Above and below: the Dining Room, where the Bronte sisters did much of their writing. From their juvenilia writing of tiny books, barely legible without a magnifying glass, their talent blossomed into such well-known and treasured classics as "Wuthering Heights", "Jane Eyre" and "Agnes Grey". They would read extracts from their work to each other as they walked around the table in late evening.
Mr Bronte's study. We must imagine him as a gaunt upright man, who chose to have no frills or fripperies and even in old age, would sit upright in a straight-backed chair, with no cushion for comfort.
The kitchen hearth, which the girls knew well as they helped Tabby Ackroyd, the Parsonage servant, to carry out chores. A comforting place to be when the chill winds of winter wuthered around the house. Below - kitchen from a different angle.
I think I can just about read this: a pair of candelabra from Haworth Old Church and centre, pair of candlesticks from there too.
Going up the stairs, the grandfather clock from Bronte days - Patrick Bronte went up to bed promptly at 9 p.m. every night, stopping to wind this on the way.
The portrait of the Bronte sisters painted by their brother Branwell - he scrubbed out his likeness as he was unhappy with it. As you can see, he had no great talent as an artist, despite being sent off to study art. There were some portraits by him in another room, and they were no better either! They were, one assumes, only commissioned because of familial contacts. This is a copy - the original is in the National Portrait Gallery.
I couldn't resist several photos of this modern and colourful quilt which dressed the bed in Patrick Bronte's bedroom. All hand-pieced and beautifully made.
Above and below: dress and shoes worn by Charlotte Bronte after her marriage to Curate Arthur Bell Nicholls on their honeymoon, when they spent the first night in Conwy, and then crossed to Northern Ireland to meet his relations.
After the careful ordered rooms of the rest of the Parsonage, Branwell's room was one the curators went to town on - gosh, he could have just left the room. It was scruffy, chaotic and atmospheric.
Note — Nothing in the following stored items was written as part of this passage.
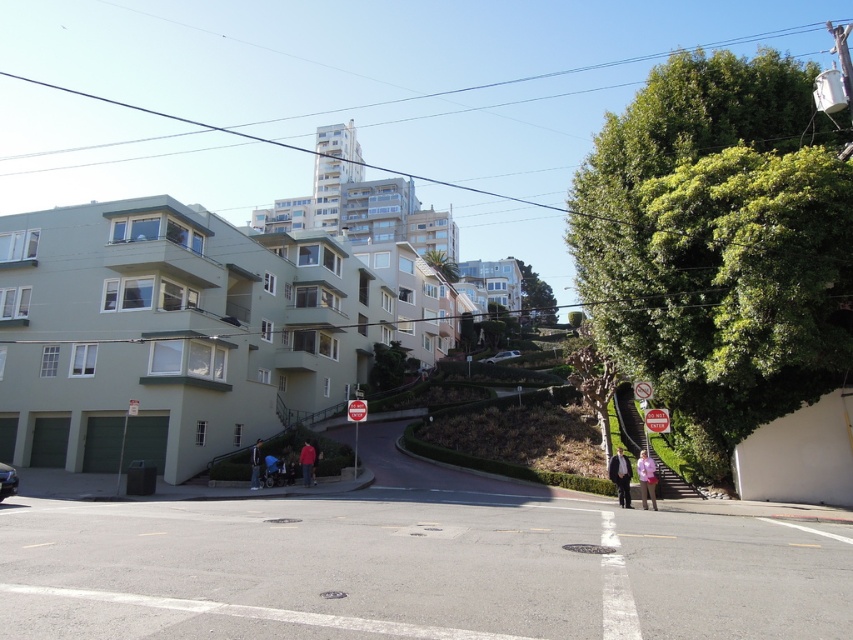 Who is taller, blue denim jacket at lower center or white matte car at center?

With more height is white matte car at center.

Can you confirm if blue denim jacket at lower center is smaller than white matte car at center?

Yes, blue denim jacket at lower center is smaller than white matte car at center.

Locate an element on the screen. The width and height of the screenshot is (853, 640). blue denim jacket at lower center is located at coordinates (254, 465).

Looking at this image, does dark gray suit at lower right appear on the left side of white matte car at center?

Yes, dark gray suit at lower right is to the left of white matte car at center.

Identify the location of dark gray suit at lower right. (619, 476).

Who is more forward, (624,497) or (491,358)?

Point (624,497) is more forward.

Locate an element on the screen. dark gray suit at lower right is located at coordinates coord(619,476).

Does metallic rectangular sign at center appear on the right side of red cotton shirt at center?

Indeed, metallic rectangular sign at center is positioned on the right side of red cotton shirt at center.

Is point (663, 426) positioned after point (305, 440)?

That is False.

Is point (669, 428) positioned before point (312, 468)?

Yes, it is.

Locate an element on the screen. This screenshot has width=853, height=640. metallic rectangular sign at center is located at coordinates 656,420. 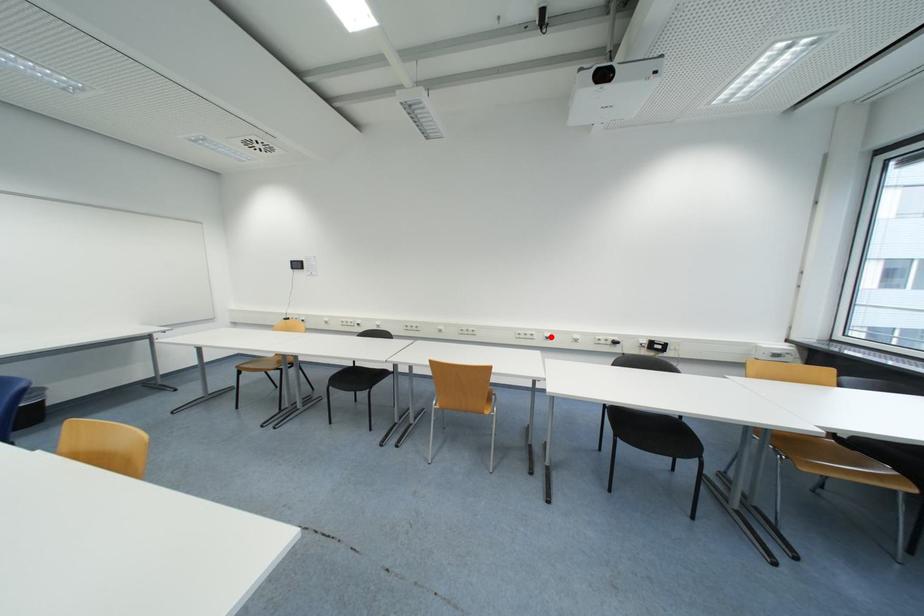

Branwell died aged 31 in 1848, from addiction to Laudenum, Alchohol, and Opium and probably had underlying TB as well. Wishing to show the power of the human will, he decided to die standing up . . .
More tomorrow. Currently shattered after a day out in the garden, taking advantage of this lovely sunny weather. I just hope we don't have a replay of last year when I could scarcely go outside for pollen of one kind or another. So I am going flat out, bearing in mind that we have to have it all ship-shape and Bristol fashion a.s.a.p. to go back on the market.